Two years ago, if you asked what you should do to get promoted, every team lead at Kiwi.com would give you a different answer (or just a shoulder shrug). And there are more questions you could ask: How do I grow my career? Am I performing well? What is the next step for me? Am I compensated fairly? Even in the context of other teams and departments?
To start giving proper answers to these questions, we put in place our career framework.
Read on if you are interested in how it has been working for us and what impact it had on our culture.
(This article is based on my public talk from our recent Engineering culture meetup we organized in Bratislava.)
The Career Framework bottom line: What is it?
We have already presented our career framework here on Medium. That older article is still very much relevant, so feel free to check it out. Also, this framework is fairly “standard” in terms of what other tech companies have in place.
So let’s dash now through the basics. You can drop a comment if you want more detail on any of these topics.
For example, all juniors are level 3 (L3) and all senior engineers are level 5 (aka L5), regardless of their domain or technical stack.
When you want to be promoted, you go from the current level to the next level. This makes up a very clear career path. Some paths can branch, such as whether you want to continue as an individual contributor or rather a people manager.
To get promoted, you need to meet the requirements of the next level. These are defined in a skill matrix and are independent on your technical domain or stack.
Twice per year we conduct a performance review. You sit with your manager and look back at what you have accomplished in the past 6 months. Then you compare it against the requirements for your current level and the next level and have a conversation about what you could or should focus on.
As part of the performance review your manager can nominate you for a promotion.

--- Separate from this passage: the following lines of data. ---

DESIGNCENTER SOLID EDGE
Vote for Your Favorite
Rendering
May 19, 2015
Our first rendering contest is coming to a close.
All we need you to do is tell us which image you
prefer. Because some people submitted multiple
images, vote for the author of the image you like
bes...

If that happens, your “case” is assessed by a centralized “crowd-sourced” committee consisting of experienced managers and senior engineers from the whole engineering organization. They compare your track record with the requirements of the next level and decide whether you should be promoted.
In this framework, promotions are retrospective, essentially a reward. You’re not promoted to a position but rather when you are already doing the job and meeting all the next level’s expectations. Your motivation and potential for the job are observed and evaluated continuously but they’re not a subject for discussion during the promotion process. All that the committee is looking at is your track record: What you have actually delivered.
Where we are right now
So what exactly happened in those past 2 years?
- So far, we have gone through 3 rounds of performance review and promotions (the 4th round is in progress).
- We have promoted roughly 80 engineers, more than 25 per round, which is 10% of our engineering workforce every round.
- After every round, we organized a focus group to analyze the feedback and come up with improvements. People with negative (but constructive) feedback were intentionally invited to the table.
- We revamped our skill matrix from the scratch to be more helpful in actual career and promotion discussions (this was a large source of negative feedback). We plan to open source our matrix, so stay tuned for that.
- The process is pretty settled, we know what to do, but the operational organization is still a bit painful as at the moment, we still rely mostly on Google Spreadsheets and App Scripts automation. The distinct advantage of this approach, though, is that it allowed us to start with defining the processes and then build the tooling around it (not the other way around).
- HR is now working hard to adopt the framework in other departments of Kiwi.com.
Is it successful? The hard numbers
The key question is: Does it work? Is it successful?
If anybody asks these days what they should do to get promoted, we can give them a rather clear answer: This is where you are and this is what is missing compared to other engineers on the next level.
We didn’t have that before.
In terms of whether people like those answers, it is safe to say that they do. Regularly collected feedback shows that our engineers consider the framework useful and worth keeping.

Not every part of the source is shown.